Sin dai tempi antichi, i filosofi hanno cercato di individuare sistemi per cercare di bilanciare i punti di forza della regola maggioritaria a fronte della necessità di assicurare che i partiti consapevoli abbiano una maggiore voce in capitolo sulle decisioni fondamentali, per non dire che le voci delle minoranze siano percepibili. Nelle assemblee spartane dell’antica Grecia, i voti venivano espressi per acclamazione. Le persone potevano modulare il tono della loro voce per riflettere l’intensità delle loro preferenze, con il funzionario che presiedeva che ascoltava attentamente e poi dichiarava il risultato. Non era un sistema perfetto, ma era forse migliore di quello che è successo nel Regno Unito.

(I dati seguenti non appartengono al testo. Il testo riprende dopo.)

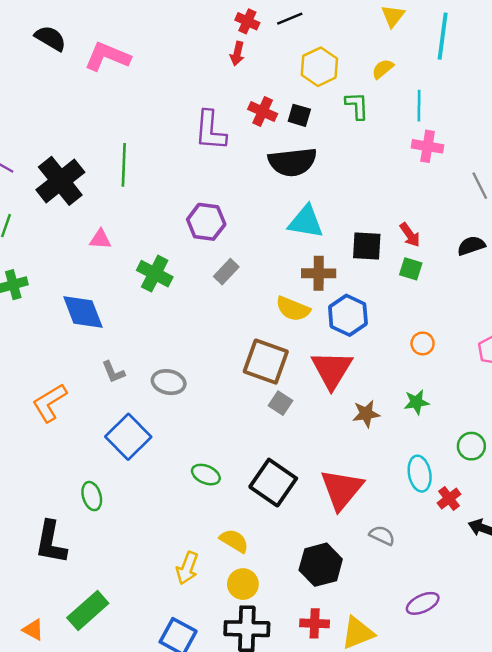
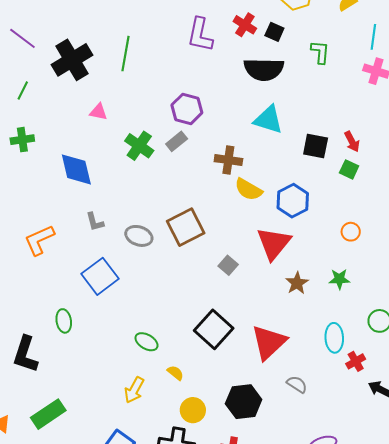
green L-shape: (357, 106) -> (320, 52), moved
gray rectangle: (226, 272) -> (177, 141), moved
brown cross: (319, 273) -> (228, 160), moved
brown square: (266, 362) -> (186, 227), moved, turned 36
brown star: (366, 414) -> (297, 283), turned -30
green ellipse: (206, 475) -> (147, 342), moved
yellow semicircle: (234, 541) -> (175, 373), size x0.7
yellow circle: (243, 584) -> (193, 410), moved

Da alcuni punti di vista, lo Stato gemello [2] di Sparta, Atene, aveva realizzato l’esempio più puro di democrazia. Ad ogni classe venivano dati uguali voti (sebbene soltanto ai maschi). Tuttavia, da ultimo, dopo alcune catastrofiche decisioni di guerra, gli ateniesi ravvisarono la necessità di dare maggiore potere ad organi indipendenti.

Cosa avrebbe dovuto fare il Regno Unito se fosse stato posto il quesito della partecipazione all’Unione Europea (la qualcosa, per inciso, non avvenne [3])? Certamente, l’ostacolo avrebbe dovuto essere un bel po’ più elevato; ad esempio, la Brexit avrebbe dovuto richiedere due votazioni popolari separate da almeno due anni, seguite da una votazione di almeno il 60 per cento nella Camera dei Comuni. Se la Brexit avesse ancora prevalso, almeno di poteva capire che non si era trattato soltanto di una immagine istantanea di un frammento della popolazione.

Il voto del Regno Unito ha gettato l’Europa nel caos. Molto ora dipende da come il mondo reagirà e da come il Governo del Regno Unito opererà per riorganizzarsi. Tuttavia, è importante fare un bilancio non solo del risultato, ma anche del procedimento. Ogni iniziativa per ridefinire gli assetti di lungo periodo sui confini di un paese dovrebbe richiedere molto di più di una maggioranza semplice in una unica votazione. L’attuale norma internazionale basata sulla regola della maggioranza semplice, come ci siamo accorti, è una formula per il caos.

 

 

 

[1] Il testo dice “su minoranze”, forse intendendo che nel caso inglese si è trattato in effetti di una minoranza degli elettori.

[2] Il termine “sister state” è una variante del termine “sister cities”, che si usa appunto nel caso delle ‘città gemellate’.

[3] Suppongo che intenda dire “se l’adesione alla UE fosse stata – a suo tempo – oggetto di una consultazione popolare”. Giacché in quel caso – in presenza di un precedente referendum di adesione – non sarebbe stato sufficiente, evidentemente, contraddirlo con un referendum successivo; sarebbe stata evidente la necessità di una procedura più impegnativa di cambiamento di un pronunciamento popolare già effettuato.